#### [Data to process]
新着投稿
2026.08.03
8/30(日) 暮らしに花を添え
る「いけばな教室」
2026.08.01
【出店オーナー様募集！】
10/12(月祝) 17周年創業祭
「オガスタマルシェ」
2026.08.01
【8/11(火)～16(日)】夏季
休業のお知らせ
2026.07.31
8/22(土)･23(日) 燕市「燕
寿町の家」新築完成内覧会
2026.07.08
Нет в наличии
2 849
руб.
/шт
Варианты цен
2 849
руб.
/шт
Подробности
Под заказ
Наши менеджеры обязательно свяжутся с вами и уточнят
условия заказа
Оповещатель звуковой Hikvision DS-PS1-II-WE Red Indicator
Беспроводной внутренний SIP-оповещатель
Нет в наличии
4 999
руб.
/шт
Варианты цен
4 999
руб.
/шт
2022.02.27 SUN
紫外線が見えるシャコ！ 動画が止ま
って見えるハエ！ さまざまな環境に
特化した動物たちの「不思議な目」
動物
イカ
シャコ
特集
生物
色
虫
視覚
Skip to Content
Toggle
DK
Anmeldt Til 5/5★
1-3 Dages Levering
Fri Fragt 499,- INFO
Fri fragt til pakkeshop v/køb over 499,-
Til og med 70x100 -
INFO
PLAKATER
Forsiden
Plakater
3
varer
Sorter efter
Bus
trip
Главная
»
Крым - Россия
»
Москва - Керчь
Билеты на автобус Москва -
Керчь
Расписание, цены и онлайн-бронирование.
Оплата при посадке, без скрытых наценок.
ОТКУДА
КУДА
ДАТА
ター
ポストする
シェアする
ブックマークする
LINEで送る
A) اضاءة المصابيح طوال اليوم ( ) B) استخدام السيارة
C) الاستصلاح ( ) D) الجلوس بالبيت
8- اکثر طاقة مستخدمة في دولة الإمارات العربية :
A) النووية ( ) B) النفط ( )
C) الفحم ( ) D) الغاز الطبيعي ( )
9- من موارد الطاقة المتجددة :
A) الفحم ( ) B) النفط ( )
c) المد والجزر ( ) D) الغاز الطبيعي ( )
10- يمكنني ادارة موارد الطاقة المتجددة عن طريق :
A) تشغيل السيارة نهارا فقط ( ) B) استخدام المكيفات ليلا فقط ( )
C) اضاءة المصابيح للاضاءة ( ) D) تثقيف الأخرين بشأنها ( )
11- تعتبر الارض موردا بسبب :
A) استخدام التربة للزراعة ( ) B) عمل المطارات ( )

#### [What you will do]
What is needed is a word-for-word restatement of every line from the one with "C) الفحم ( ) D) الغاز الطبيعي ( )" to the end of the entries above.

#### [Response area]
C) الفحم ( ) D) الغاز الطبيعي ( )
9- من موارد الطاقة المتجددة :
A) الفحم ( ) B) النفط ( )
c) المد والجزر ( ) D) الغاز الطبيعي ( )
10- يمكنني ادارة موارد الطاقة المتجددة عن طريق :
A) تشغيل السيارة نهارا فقط ( ) B) استخدام المكيفات ليلا فقط ( )
C) اضاءة المصابيح للاضاءة ( ) D) تثقيف الأخرين بشأنها ( )
11- تعتبر الارض موردا بسبب :
A) استخدام التربة للزراعة ( ) B) عمل المطارات ( )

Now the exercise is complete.